But, when all that is said and done, I could wish that the present proposals did not cast quite so heavy a burden on quite so distant a future. What really is accomplished by carrying forward revenue deficiencies of hundreds of millions in the hope of liquidating them, if all goes well, in fifteen or twenty years? By doing so, no doubt we extricate the Commission from the immediate impasse in which they are placed by circumstances and by their statutory obligations, and we give them an easement, to which they are fully entitled, as the noble Lord, in quoting their own Memorandum, said, during these critical years of reconstruction. Yet I feel it would be a mistake to suppose that that is a complete solution, or that we shall really solve the economic problems underlying the transport situation by a scheme of deficiency financing of this kind, however apt, however ingenious, and however flexible. I think the provisions to which the noble Lord referred, and described so clearly, for keeping a control over the future as it develops are most necessary, and I hope they may be found to be sufficient to prevent us from drifting again into a position which, by its magnitude, becomes completely unmanageable.

I hope the noble Lord, Lord Mancroft, will, at any rate, agree that what we must not do is to rest on the assumption that all is going to be well, if everything goes well, some fifteen or twenty years hence, when very few people who are now responsible will be here to answer for the results. It is important not just to wait five or six years, but every year, as well as in four or five years' time, to make a close review both of the absolute figures and, what is more important, of their trend, and not to push the problem now facing us always into a more distant future.

4.32 p.m.

LORD MONKSWELL

My Lords, the Bill before us is concerned with the spending of vast sums of money, and I suppose that it conies under the heading of a Money Bill. In that case we can do nothing to alter it. All we can do is to offer criticism. That is essential, and it is impossible, unless there is that freedom, to criticise the details of the Transport Commission's scheme. I hope that this freedom will not be denied me, though I rather gathered, from the remarks of the noble Lord who introduced the Bill, that the Government "swallow" the Transport Commission's programme as it stands. It seems to me that that is quite an impossible way to start upon it.

We are presented with a scheme which is described as railways "modernisation." It was originally to cost £1,200 million, though I understand that the cost has since gone up. Most of the developments promised were things that would have had to be done anyhow, like improved signalling, a smoother permanent way, and that sort of thing. The two promises that stand out above anything else are the improved goods traffic and the supersession of the steam locomotive, The information available with regard to the latter—except for the huge sums that are to be spent upon it—is extremely vague. The recasting of the goods services in a country like Great Britain, where trade of such a retail character has such a strong hold, is so technical and so controversial that I cannot express any strong opinion on it.

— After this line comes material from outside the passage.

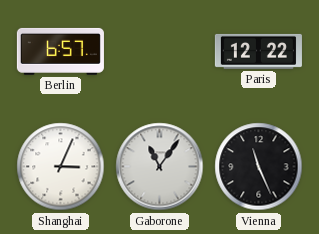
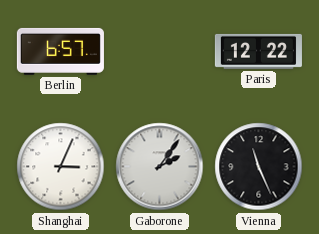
Gaborone: 11:06 -> 2:06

But the matter of the supersession of the steam locomotive is quite a different thing. It must be responsible for quite half the total proposed expenditure, and the advantages are of the most doubtful and shadowy kind. It is true that in many foreign countries electrification has made considerable progress, but these are mostly countries where there is plentiful water power, In the United Sates, where they have diesel traction, the oil companies are all-powerful. In all cases, there is an extraordinary reluctance to publish the comparative results. Even now, British Railways are saddled with two kinds of electrification and a good deal of diesel traction; and other things like gas turbines and straight atomic energy, are coming along. The Government do not really know what they want at all, yet apparently they are so anxious to give the impression that they are doing something that they are rushing the country into this enormous expense, which is exceedingly likely to have no effect except that of increasing inflation. If the Government are determined to spend all this money, it would be much better to put it into the roads, which will be of some use to us all.

4.37 p.m.

LORD BUIZDEN

My Lords, I stand here quite unrepentant and unashamed as an ex-railwayman, still convinced that, given certain conditions, the railways have a great future in this country. My noble friend Lord Lucas of Chilworth is away for a moment or two, and therefore I do not want to go into any great detail with regard to his criticisms. But one or two things I am bound to say. The first is with regard to railways going out looking for business. In every district throughout the country, some of the keenest and brightest young men have been put of this job of development, and I venture to say that if, suddenly, there is a change—as there has been a change, owing to petrol shortage—and goods have to travel by rail, instead of, as previously, by road, those goods have travelled without the railway industry having an opportunity of quoting special rates for the particular consignments. On that point, I would ask those in charge of the business of quoting special rates whether they might not consider the procedure to be adopted. At present, a figure is quoted; then, if that figure turns out to be too high, the representative has to bring that information back, when a lower figure is quoted, and so on. From my own experience, I know that in that backwards and forwards business traffic is often lost, because in the interval it has gone by road. I suggest that the lowest possible figure should be given to the railway representative, and that he should have discretion as to how he handled that figure.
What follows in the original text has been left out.